ORDER
JH Joglekar, Member (T)
1. This appeal from the Revenue was argued by Shri JM George, Shri M.A. Patel Consultant appeared for the respondents.
2. The proforma credit of Rs.1.21.182.60 claimed under Notification No.432/86 was denied in the original proceedings, on the observation that the benefit was not available where Napthelene was imported and cleared on payment of CVD. The Commissioner reversed this finding Hence this appeal. The grounds of appeal read as under :
In the first case the permission was granted specifically for indegenious Napthalene only and not for imported Napthalene, so credit on imported Napthalene was not admissible under Rule 56A of C. Ex. Rules, 1944. As such the credit availed on such imported Napthalene is rightly denied in the OIO. The appellate authority has wrongly allowed the credit even such a case.

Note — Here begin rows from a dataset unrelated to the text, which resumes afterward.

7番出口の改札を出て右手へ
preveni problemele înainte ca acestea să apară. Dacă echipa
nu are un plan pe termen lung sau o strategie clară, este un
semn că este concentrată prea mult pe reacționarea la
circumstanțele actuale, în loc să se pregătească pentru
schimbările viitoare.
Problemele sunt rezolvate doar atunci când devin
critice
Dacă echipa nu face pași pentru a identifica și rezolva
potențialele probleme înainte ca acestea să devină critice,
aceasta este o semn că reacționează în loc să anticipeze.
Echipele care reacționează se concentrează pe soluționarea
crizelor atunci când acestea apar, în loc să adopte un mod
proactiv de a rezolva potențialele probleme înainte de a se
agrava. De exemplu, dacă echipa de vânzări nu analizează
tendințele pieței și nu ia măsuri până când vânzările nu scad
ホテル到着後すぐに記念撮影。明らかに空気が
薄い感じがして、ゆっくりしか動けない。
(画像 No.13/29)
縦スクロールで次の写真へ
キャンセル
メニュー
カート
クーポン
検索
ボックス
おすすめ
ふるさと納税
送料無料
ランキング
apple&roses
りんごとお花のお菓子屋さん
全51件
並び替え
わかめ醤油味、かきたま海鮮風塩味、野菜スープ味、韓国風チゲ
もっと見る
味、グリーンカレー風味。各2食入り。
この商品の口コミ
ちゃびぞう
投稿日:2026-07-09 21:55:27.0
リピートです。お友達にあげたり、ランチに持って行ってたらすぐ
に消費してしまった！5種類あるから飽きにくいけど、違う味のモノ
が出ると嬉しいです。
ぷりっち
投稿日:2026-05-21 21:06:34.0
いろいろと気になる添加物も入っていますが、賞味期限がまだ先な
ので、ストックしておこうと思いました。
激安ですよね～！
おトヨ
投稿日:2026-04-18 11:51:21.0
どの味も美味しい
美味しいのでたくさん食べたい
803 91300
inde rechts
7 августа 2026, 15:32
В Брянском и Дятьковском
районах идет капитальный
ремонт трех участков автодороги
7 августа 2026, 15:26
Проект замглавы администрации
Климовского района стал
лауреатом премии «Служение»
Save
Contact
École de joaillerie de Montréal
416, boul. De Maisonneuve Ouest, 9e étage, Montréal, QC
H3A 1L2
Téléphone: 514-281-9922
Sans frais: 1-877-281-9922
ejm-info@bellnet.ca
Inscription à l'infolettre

The assessee had not used the inputs viz. Napthalene falling under Sub-Heading No. 2707.40 for the manufacture of their final product viz. Dye Intermediate falling under Ch.29 but had removed them as such without the prior permission of the competent authority. Therefore the credit taken on Napthalene under set off Noti. No. 432/86 was not admissible”.
3. The issue stands covered in the Tribunal final Order No. C-I/1742/WZB/2000 dt. 11.5.2000 where the issue was the same and the importers were also the same. (Appeal No. E/898/95-Bom) The Tribunal had held that there was no objection to respondents taking proforma credit of the duty paid. We see no merit in the Revenue appeal on this ground. As regards the other ground Shri M.A. Patel submits that the same does not arise from the proceedings leading to the Commissioner’s order and therefore this cannot become a ground in appeal. We find merit in this plea.
4. In the result, the appeal does not sustain and is dismissed.